Okay so i have my CPU fx 6100 overclocked to 4.5. I have my fsb to 220 and multi to 20.5. For some reason my cpu reduces clock speed under stress by the fsb lowing it to as much as 200. Why would this happen? Shouldn't the mutiplyer fall and not the FSB? This is really annoying as when im playing battlefield 3 the clock speeds dip down to 3.6 GHz or so and i need them at 4.5 or my GPU is bottlenecked. Any tips on how to fix? I am currently running windows 8 R.P and it didn't do this during windows 7.

m5a99x EVO
650 tx
gtx 670 
fx 6100
12 gb gskill 1600 mhz

P.S~I know that overclocking adds stress and voids warranties so please don't advise on that!


----------



## Tyree (May 10, 2009)

Most likely the OC is too high, try backing it off.
What configuration is the 12GB of RAM (3x4GB or some other)?


----------



## A1tecice (Jun 1, 2010)

What are your CPU temps when this happends? Sounds to me like your CPU is preventing a thermal trip by underclocking its self?


----------



## darcinator (Jul 9, 2011)

My ram is 2gb 4gb 2gb 4gb. My temps are not to high. I was listening to iTunes music and saw the bus drop from 220 to 160 then a second later it went to 218. It almost seems random. Core temps 25-24 ish and CPU temps 38 when all this was occurring. 

The overclock would not do this when I had windows 7 installed. Any reason win 8 would have an effect? I set processor power management to 100% min and Max and still weird jumps. Isn't the multiplayer supposed to fall not the front bus?


----------



## A1tecice (Jun 1, 2010)

Isint windows 8 pre-RC? so there will be some bugs still after all... it is microsoft :wink:

Might be worth reporting the problem to microsoft so they can fix/tweak it.


----------



## greenbrucelee (Apr 24, 2007)

I have a suggestion although your issue maybe windows 8 related. Do you have cool n quiet enabled in the BIOS? if so disable it, but your pc will remain at full speed all the time.


----------



## darcinator (Jul 9, 2011)

I have all power savings disabled.

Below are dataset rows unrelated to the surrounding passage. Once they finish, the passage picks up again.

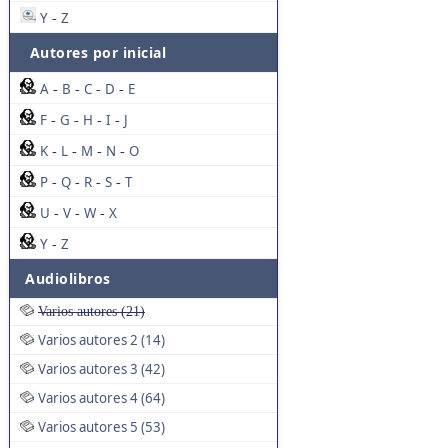
Y
Z
-
Autores por inicial
A
B
C
D
E
-
-
-
-
F
G
H
I
J
-
-
-
-
K
L
M
N
O
-
-
-
-
P
Q
R
S
T
-
-
-
-
U
V
W
X
-
-
-
Y
Z
-
Audiolibros
Varios autores (21)
Varios autores 2 (14)
Varios autores 3 (42)
Varios autores 4 (64)
Varios autores 5 (53)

I am now in the processes of reinstalling win 7 and I'll see what happens when I apply the overclock


----------



## darcinator (Jul 9, 2011)

Window 8 must have some weird bug because back on windows 7 I'm rock solid at 4.5 no dips or anything. I hope they fix that before October!


----------



## TheMiner (Aug 22, 2012)

The only way they will fix Windows8 is by throwing it in the trash......just saying


----------



## Tyree (May 10, 2009)

Windows 8 is not a completed OS so it's bound to have issues. 
Did you try backing of the OC in 8?


----------



## darcinator (Jul 9, 2011)

Yeah and it still throttled I even tried taking the bus speed back to 200 and just leaving my multiplier at 20.5 and it still throttled. Windows 7 it is for me until they fix this problem.


----------



## A1tecice (Jun 1, 2010)

Well like i said, its still in RC so there is bound to be bugs in it as it is still in testing. I personally don't think i will bother with windows 8 as I don't like how they force Metro on you. i think its a stupid idea.

The only thing i like about it is the SSD optimization for fast boot times.


Ohh and the new task manager is silly! :wink:


----------



## darcinator (Jul 9, 2011)

To be honest i didn't mind the metro. It was weird getting used to but I actually think it helps keep things a little more organized. Also the new task manager is awesome. That is the one thing I miss going back to 7. Also the insane fast boot times. Plus I have a windows phone So i understood metro :grin:


----------